Sean ne me répondit pas. Il se leva, alluma la machine à karaoké et choisit une chanson. Étonnée, je le regardai faire. Le voir prendre les initiatives me rendait curieuse. Bientôt, la douce voix de mon colocataire résonna dans tout le salon. C'était triste de ne pas partager ça avec le reste de la bande mais Sean chantait si bien. Il y mettait vraiment du sien. Après quelques chansons, il me proposa un duo que j'acceptai avec joie. Le sourire aux lèvres, nous chantions en jetant des yeux doux à notre chef-d'œuvre en bois, notre tendre public.

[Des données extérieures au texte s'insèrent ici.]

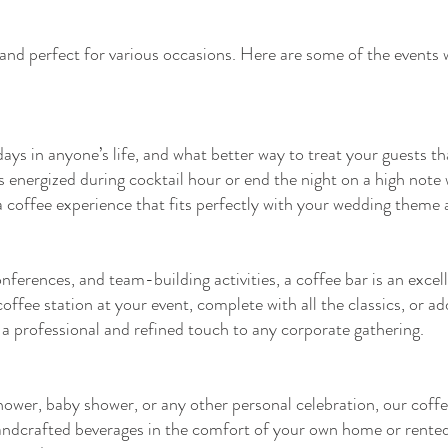
 and perfect for various occasions. Here are some of the events 
ays in anyone’s life, and what better way to treat your guests t
nergized during cocktail hour or end the night on a high note wi
coffee experience that fits perfectly with your wedding theme a
nferences, and team-building activities, a coffee bar is an excel
fee station at your event, complete with all the classics, or ad
 a professional and refined touch to any corporate gathering.
shower, baby shower, or any other personal celebration, our coffe
handcrafted beverages in the comfort of your own home or rented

Plus tard, la porte d'entrée s'ouvrit sur les visages miséreux de Lewis et John. À en juger leur proximité, ils s'étaient réconciliés. J'avais même l'impression de lire de la culpabilité dans leur regard. Pourtant, on ne leur reprocha rien. Au contraire, on arrêta notre musique actuelle pour commencer à chanter "Mon grand sapin". John se mit alors à sourire en versant des larmes. Ces derniers jours avaient été dur pour lui. Il me confiait souvent à quel point il avait honte d'être parfois aussi insupportable. Mais ce soir-la rien n'aurait pu gâcher notre premier Noël. Les garçons nous rejoignirent pour terminer le chant en beauté. Ils se prêtèrent même au jeu de drague de notre roi de la fête. Une fois la chanson fini, on a fait l'impasse sur le début de la soirée. On s'est simplement assis ou allongés selon nos préférences sous le sapin. On a refait le monde autour de boules de Noël, de décorations étranges, nos visages illuminés par les simples guirlandes. Puis, on a évidemment ouvert nos cadeaux entre embrassades, câlins ou paroles timides. À la fin, on a tous levés nos yeux vers le sapin. C'était amusant de s'y trouver dessous comme des enfants.

- Et si on l'appelait Sam ? proposa Sean.
- Parce que les deux premières lettres sont les mêmes que sapin ? hasarda John.
- On s'en fout du pourquoi, dit Lewis. Sam, ça me va.
- Et bien, je crois que le plus beau cadeau qu'on pourrait faire à Sam c'est le replanter demain, non ? se demanda Sean.
- Pitié non ! s'écria John qui se rappelait certainement de la galère qu'il avait subit en le ramenant ici.

Le lendemain, le sapin fut quand même replanté par nos soins à tous. Sam avait toujours aussi fière allure mais je regrettais un peu nos décorations. Au fond de moi-même, j'espérais que ce soit avec lui qu'on passe Noël l'année prochaine parce que de tous les réveillons, celui que j'ai passé en compagnie de ces trois tarés était mon préféré.